In June, I returned to find Cyan’s presence more palpable then ever. I’d agreed to help out with another project that summer and also an overnight camping trip to Center Hill Lake. The girls took turns sharing reminiscences of Cyan around a solemn campfire, some of them speaking directly to her before offering their private written messages to the fire. The recollections seemed to cast both shadow and light — her friends spoke of missing her terribly, of a sort of survivor guilt, but also of Cyan’s inspired storytelling, her wit, her arty sense of style. Her influence, it was clear, would endure. And it was equally clear that this summer, these girls would need the nurturing cocoon of ALAG more than ever before.
I settled into my sturdy backpacker’s tent early that night, the sounds of girl chatter and crackling fire soothing me to sleep. I awoke briefly an hour or so later to sheets of rain assailing my tent and the gleeful screams of girls. I smiled at their frenetic raindance, an expression of sheer, youthful joy, and fell back to sleep. A rather verklempt sleep, I should add.
I saw the girls again at the closing performance that ends every camp session, a mix of song and choreography interwoven with excerpts from the their best-written pieces of the summer. Wonder, admiration … awe is the word for what I felt as I watched those young girls raise their clear, confident voices to share sad and harrowing and bitterly funny personal stories with us, the utterly rapt audience. One girl spoke of a great city growing and humming within her — her emerging adult self; another envisaged her friend Cyan in a swirl of slowly settling autumn leaves.
Like the majority of the audience, I made no attempt to stifle the weeping that ensued — especially after the show, when the young stars not only allowed me to bask in their reflected radiance, but actually acknowledged me, with hugs and effusions of affection. I was now deeply and hopelessly smitten with the fearlessness and brilliance of these burgeoning young artists and women, and with ALAG itself, the miraculous, tangible expression of Vali’s vision, in its hour of triumph.
In that moment I lost my ability to say “no” to Vali Forrister.

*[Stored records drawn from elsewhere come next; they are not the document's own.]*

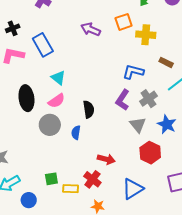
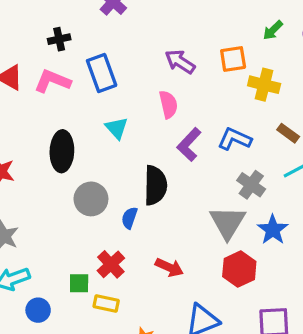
gray cross: (148, 99) -> (251, 185), turned -30
purple L-shape: (122, 100) -> (189, 144), moved
pink semicircle: (56, 101) -> (168, 104), moved, turned -78
black semicircle: (89, 109) -> (155, 185), size x1.4
gray triangle: (138, 125) -> (228, 222), size x1.4
red cross: (92, 179) -> (111, 264), moved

I have a feeling she knows it, too. A few weeks ago, I got another one of those “How’d you like to … ” emails from her that always signal the beginning of an adventure of some kind. Turns out she’s leading an ALAG workshop at the Tennessee Prison for Women this semester, and she was wondering if I could help out with a writing and recording project.
Of course I could, and did. But that’s another story.